Conference programming will include remarks from AmerisourceBergen Chairman, President & CEO Steve Collis, as well as a conversation with former U.S. Food and Drug Administration (FDA) Commissioner Scott Gottlieb, MD, about global health, product innovation and the nation’s response to the COVID-19 pandemic. The global summit will also feature dynamic panel discussions, presentations, and roundtables on topics ranging from commercializing cell and gene therapies to the role of automation in the patient and provider journey. Content and meetings will be facilitated through AmerisourceBergen’s event platform, AmerisourceBergen Live.

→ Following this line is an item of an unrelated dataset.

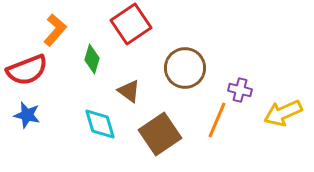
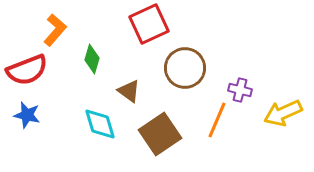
red square: moved 18 px right; rotated 9 degrees clockwise
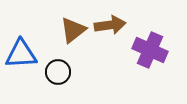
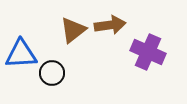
purple cross: moved 2 px left, 2 px down
black circle: moved 6 px left, 1 px down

On the first day of the summit, attendees will hear from AmerisourceBergen executives about the role of partnerships in maximizing product potential and patient outcomes, the distribution of COVID-19 vaccines and therapies in countries across the world, and the value of data throughout the product journey. Day two of ThinkLive Commercialization will focus on launch strategies for cell and gene therapies and orphan and rare disease products. The final day of the conference will feature outside perspectives from Wall Street financial analysts, as well as a conversation on breaking down disparities in patient health outcomes—and the role of technology and patient support programs in closing these gaps.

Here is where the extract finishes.